What is being asked =
Transcribe exactly, and only, the lines running from the one that contains "Identify the location" through the last line of the material. No pictures.

Records supplied =
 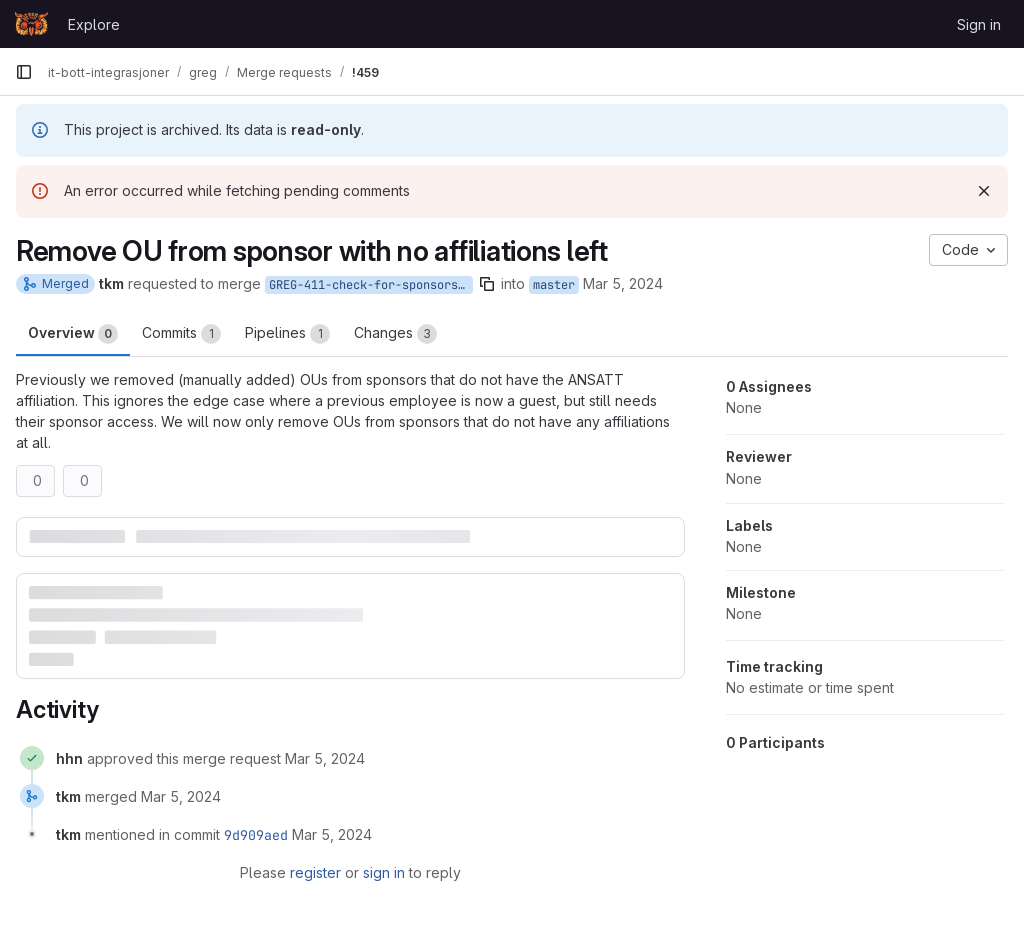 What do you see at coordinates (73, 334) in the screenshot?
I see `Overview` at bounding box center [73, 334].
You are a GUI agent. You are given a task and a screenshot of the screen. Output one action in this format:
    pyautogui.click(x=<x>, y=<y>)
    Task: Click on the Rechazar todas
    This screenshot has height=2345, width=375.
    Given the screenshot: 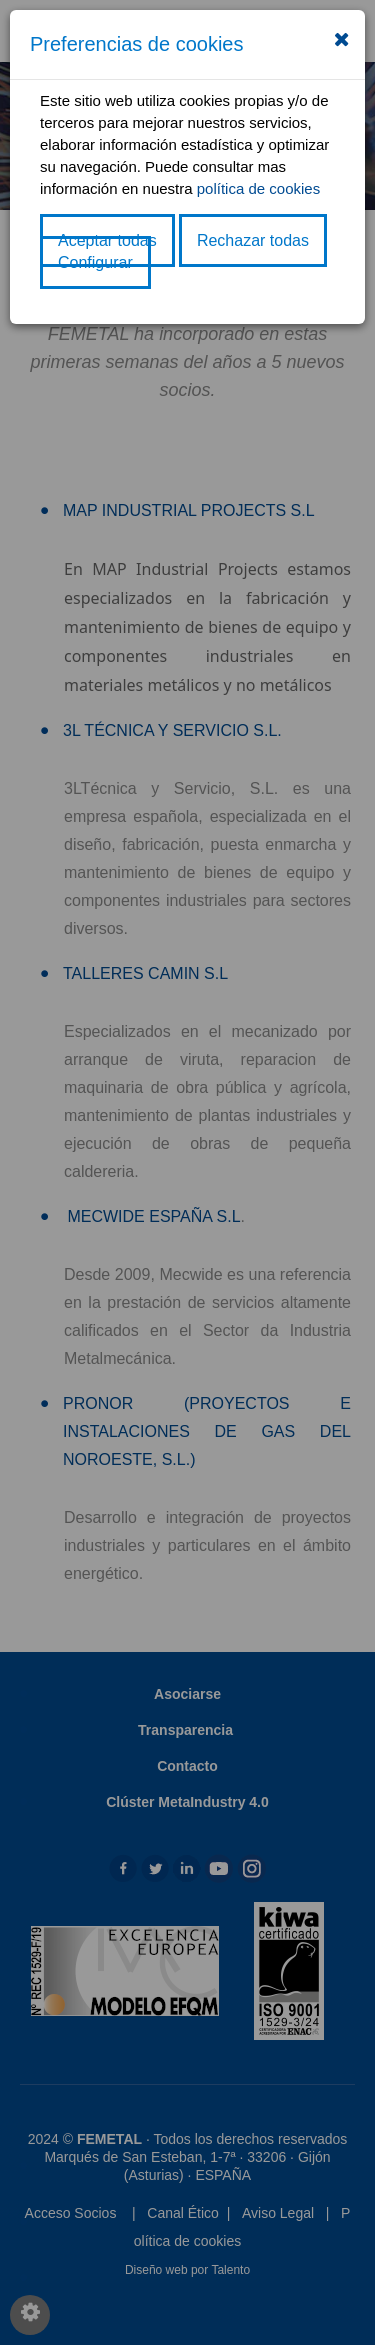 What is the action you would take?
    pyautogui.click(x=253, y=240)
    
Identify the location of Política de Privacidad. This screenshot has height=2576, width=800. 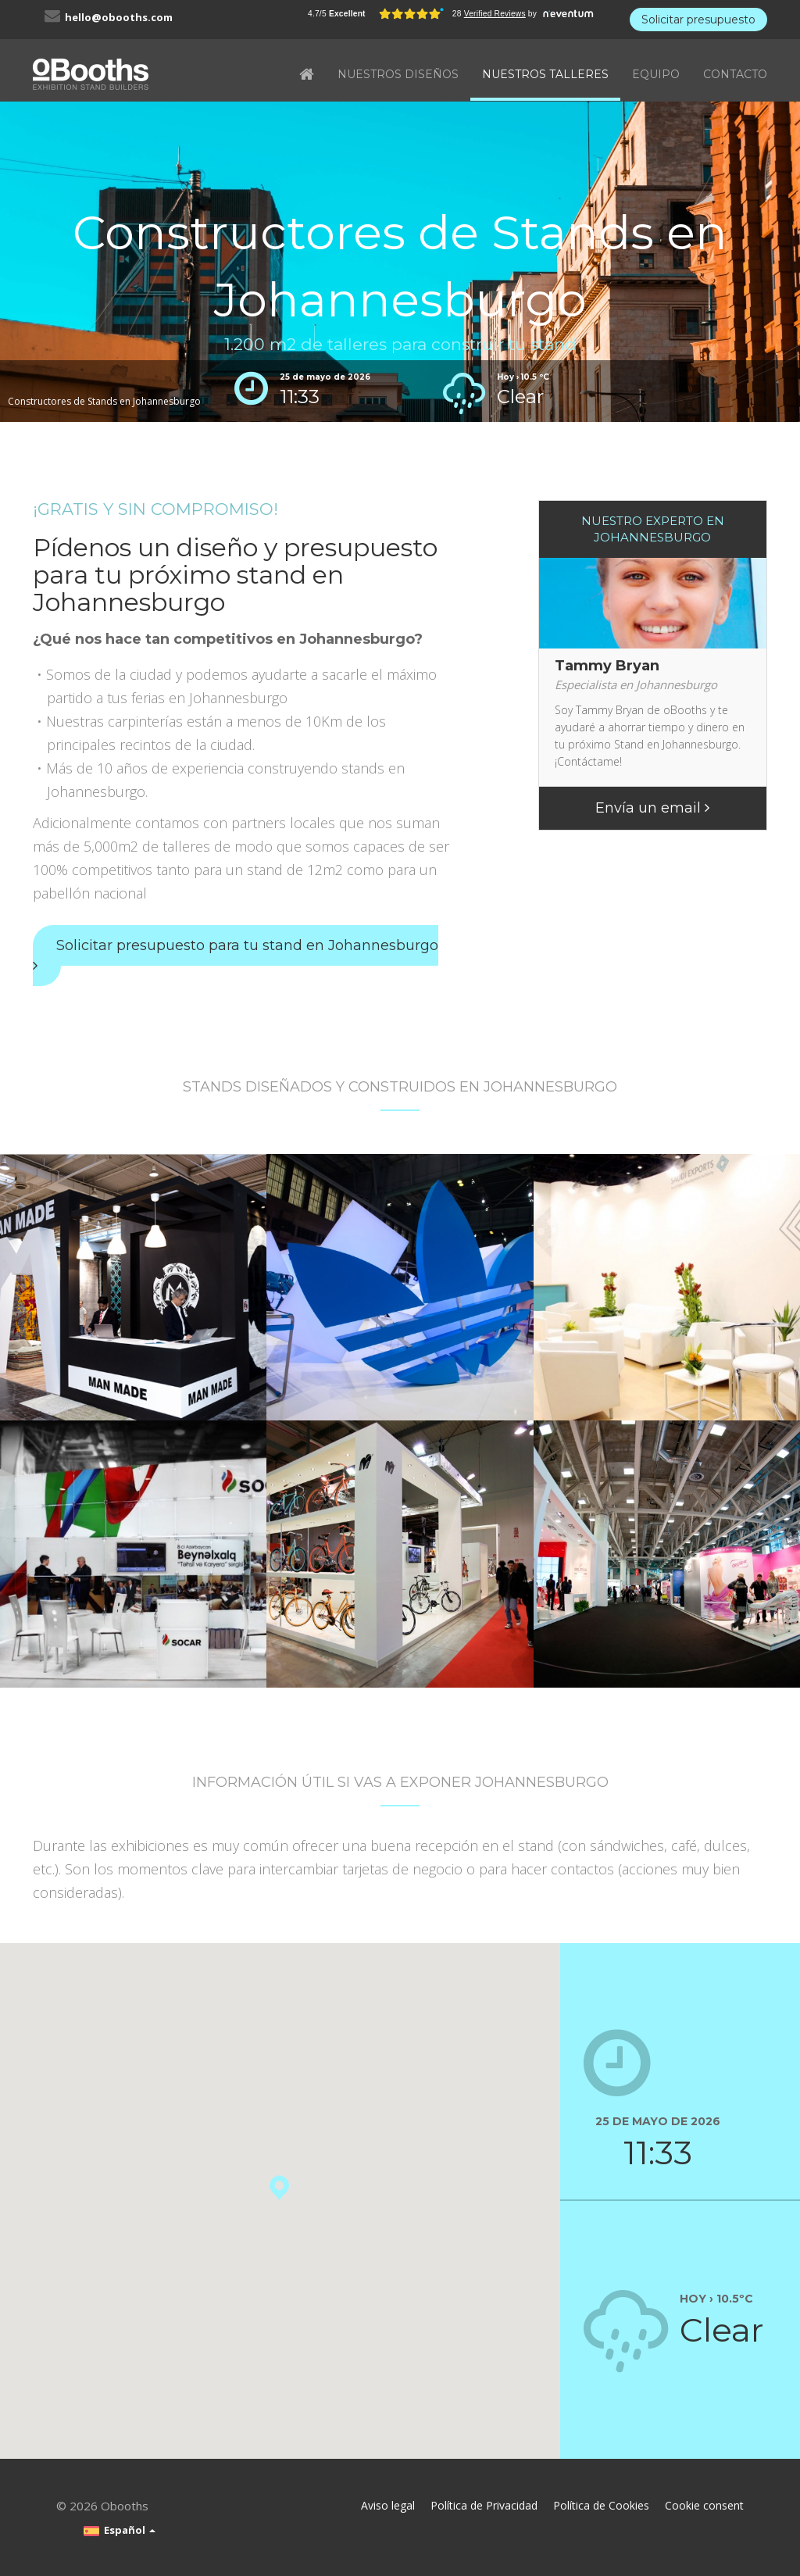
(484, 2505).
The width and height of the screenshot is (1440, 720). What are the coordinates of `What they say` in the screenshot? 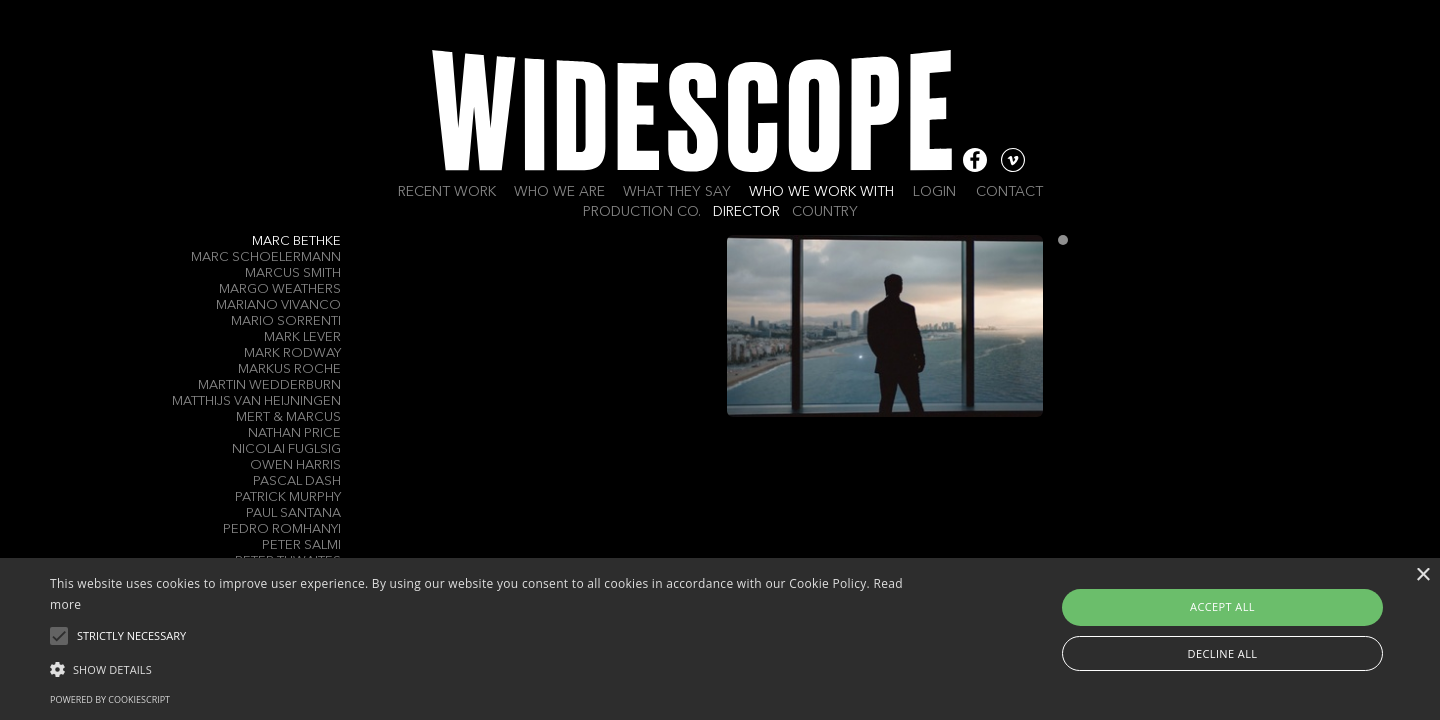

Result for this task =
Identify the location of Política de Privacidad. This screenshot has height=2576, width=800. 
(484, 2505).
The width and height of the screenshot is (1440, 720). What are the coordinates of `What they say` in the screenshot? 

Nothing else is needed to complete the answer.